3. Contrato de Franchising

O contrato de franchising é um contrato por adesão, com cláusulas gerais, uniformes, abstratas e imutáveis, as quais o franqueado adere ou não ao assiná-lo. O instrumento deve também ser comutativo, sendo oneroso e sinalagmático, uma vez que ele se aperfeiçoa só e exclusivamente pelo assentimento de ambas as partes, pela convergência das vontades do franqueador e do franqueado. Fruto das negociações que o procederam, deverá consagrar a transparência, a sinceridade, a lealdade e o respeito mútuo, que presidiram as relações iniciais entre franqueador e franqueado.7

O sistema, conforme citado anteriormente, surgiu nos EUA, em 1860, com a indústria de máquinas de costura Singer Sewing Machine. Atualmente, é definido pelo Art. 2º da Lei 8.955/94 como o contrato pelo qual um franqueador cede ao franqueado o direito de uso de marca ou patente, associado ao direito de distribuição exclusiva ou semi-exclusiva de produtos ou serviços e, eventualmente, também ao direito de uso de tecnologia de implantação e administração de negócio ou sistema operacional desenvolvido ou detido pelo franqueador, mediante remuneração direta ou indireta, sem que, no entanto, fique caracterizado o vínculo empregatício.

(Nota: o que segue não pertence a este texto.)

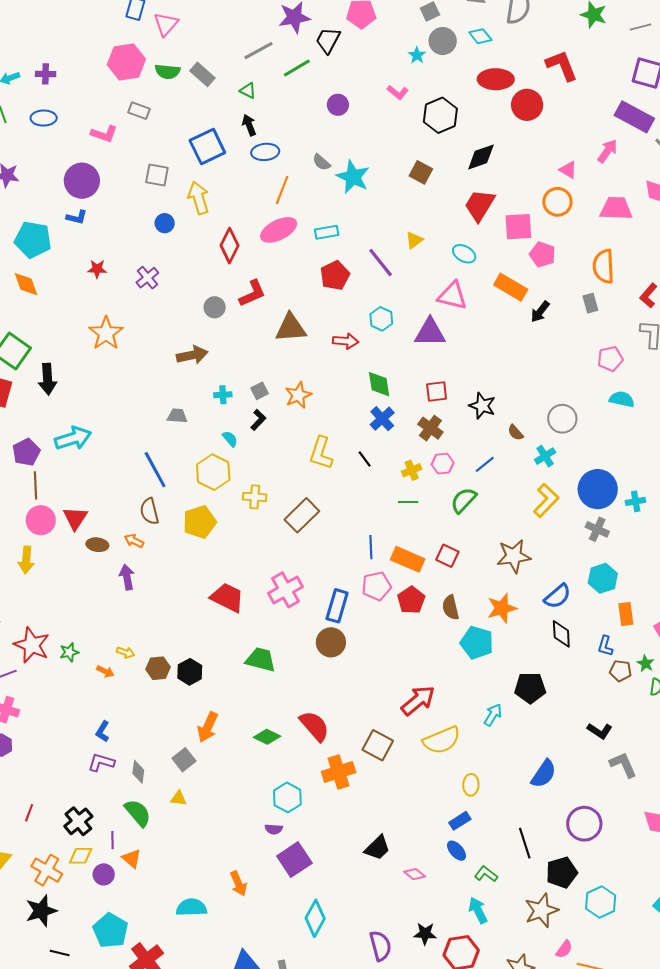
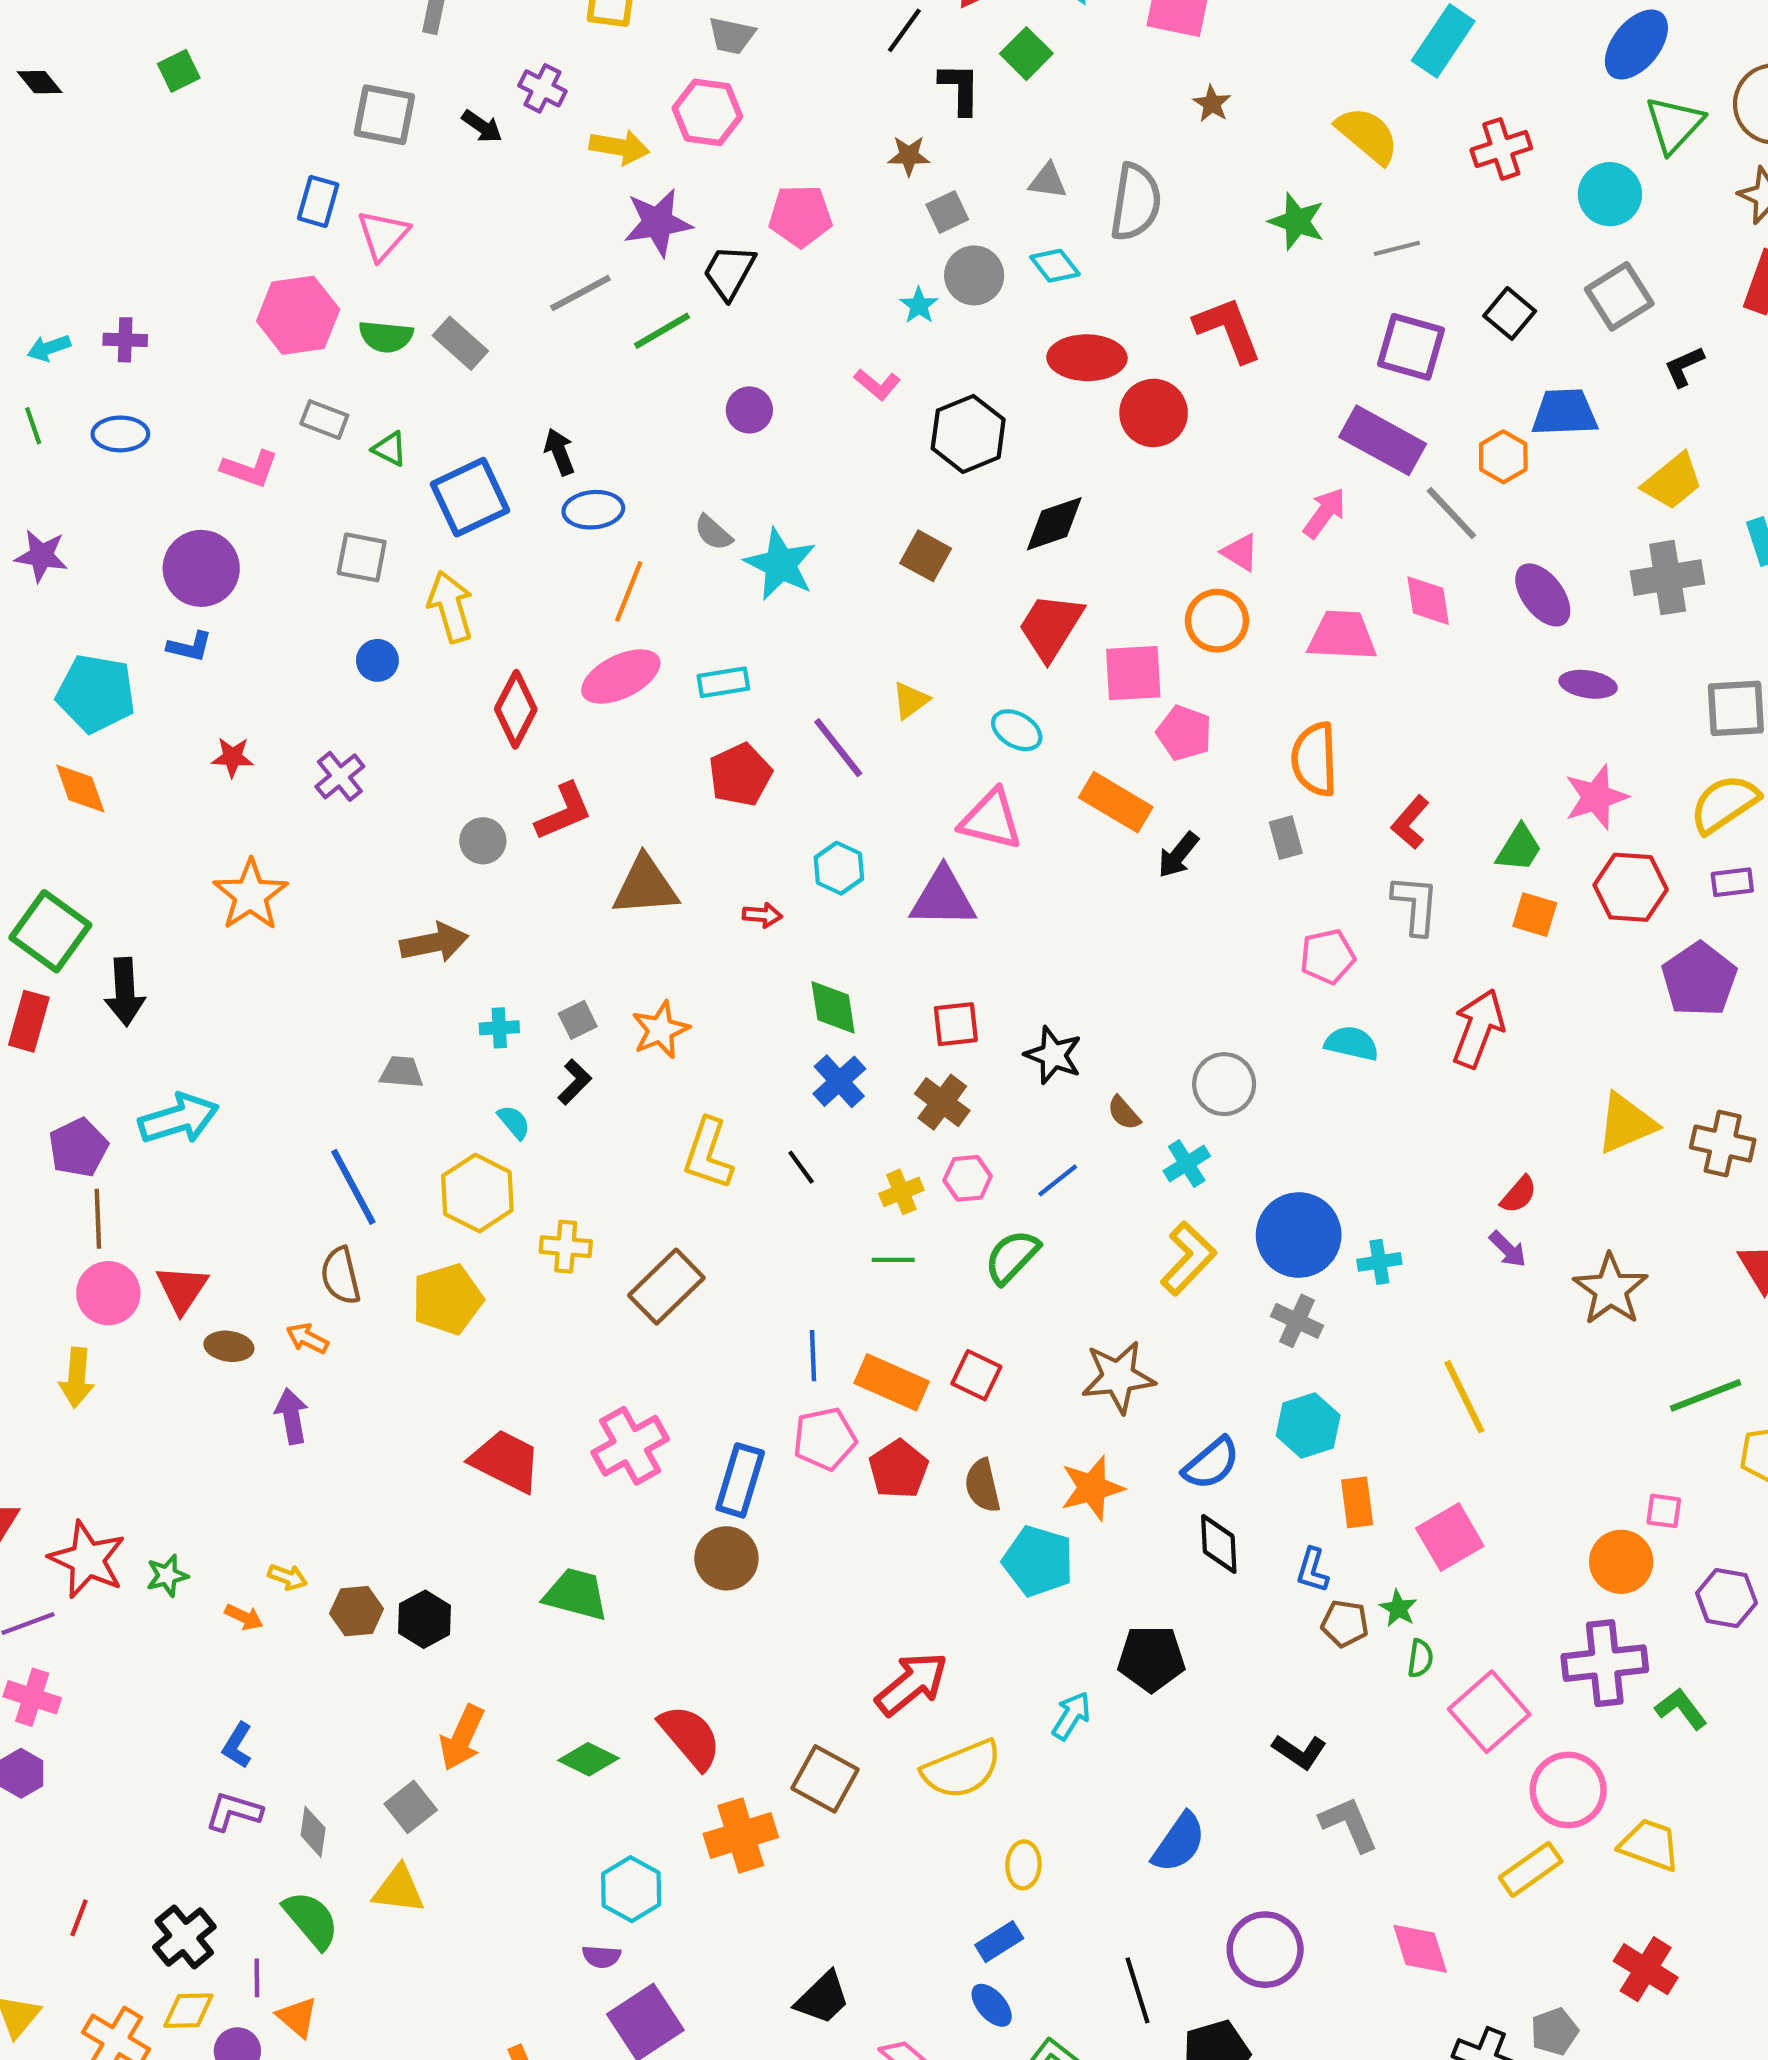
green triangle: (248, 91) -> (390, 449), moved
red arrow: (346, 341) -> (762, 915), size x0.7
yellow triangle: (179, 798) -> (399, 1889), size x1.5

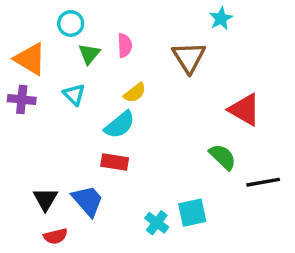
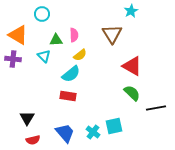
pink semicircle: (125, 45) -> (74, 35), moved
green triangle: (89, 54) -> (56, 40), moved, turned 48
red triangle: (245, 110) -> (132, 66), moved
blue trapezoid: (88, 201) -> (65, 133), moved

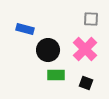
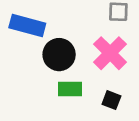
blue rectangle: (25, 29) -> (27, 26), size x1.4

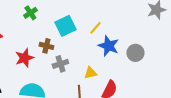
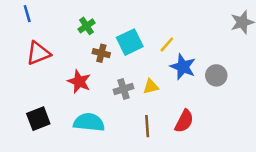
brown cross: (46, 46) -> (101, 53), moved
red star: (24, 58) -> (79, 82), turned -30
yellow triangle: (90, 73) -> (151, 87), moved

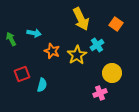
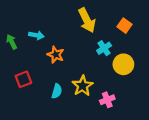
yellow star: (77, 55) -> (83, 86), moved
yellow circle: (112, 73) -> (123, 64), moved
cyan semicircle: (42, 85) -> (57, 91), moved

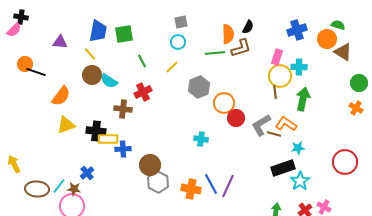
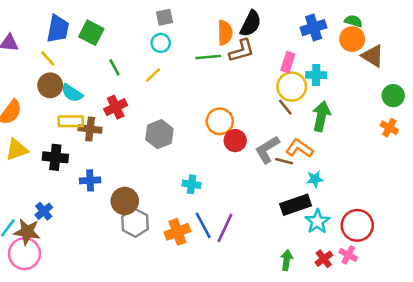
green semicircle: (338, 25) -> (353, 21), moved
black semicircle: (248, 27) -> (251, 24), size x1.5
green square: (124, 34) -> (91, 33), turned 36
gray hexagon: (199, 87) -> (159, 134), moved
brown line: (275, 92) -> (285, 107), turned -32
yellow rectangle: (108, 139) -> (71, 121), moved
cyan cross: (201, 139) -> (192, 184), moved
red circle: (345, 162) -> (357, 225), moved
brown star: (74, 189) -> (27, 232), size x1.5
orange cross: (191, 189) -> (177, 232), turned -30

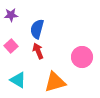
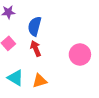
orange triangle: (55, 82) -> (40, 81), moved, size x0.7

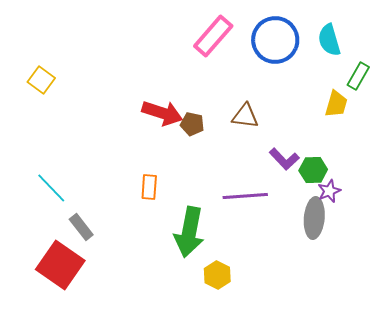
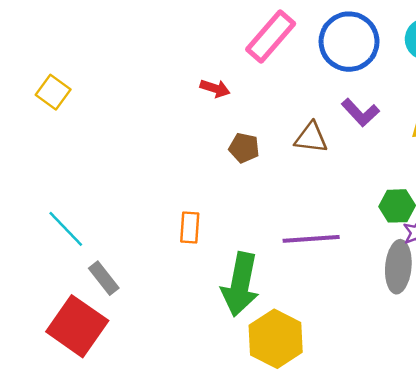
red arrow: (162, 113) -> (215, 88), moved, size x0.6
purple L-shape: (284, 159) -> (360, 112), moved
yellow hexagon: (217, 275) -> (276, 339), size x1.6

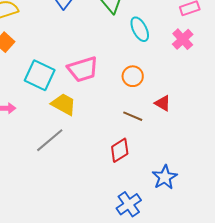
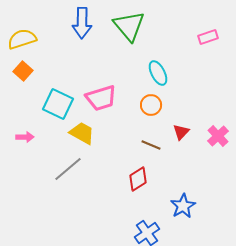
cyan ellipse: (140, 29) -> (158, 73), moved
pink cross: (183, 39) -> (218, 136), moved
red triangle: (163, 103) -> (181, 132), turned 42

À respeito do tema, define Fran Martins que “O Contrato de Franquia compreende uma prestação de serviços e uma distribuição de certos produtos, de acordo com as normas convencionadas. A prestação de serviços é feita pelo franqueador ao franqueado, possibilitando a esse a venda de produtos que tragam a marca daquele. A distribuição é tarefa do franqueado, que se caracteriza na comercialização do produto. Os dois contratos agem conjuntamente, donde ser a junção de suas normas que dá ao contrato a característica de franquia.”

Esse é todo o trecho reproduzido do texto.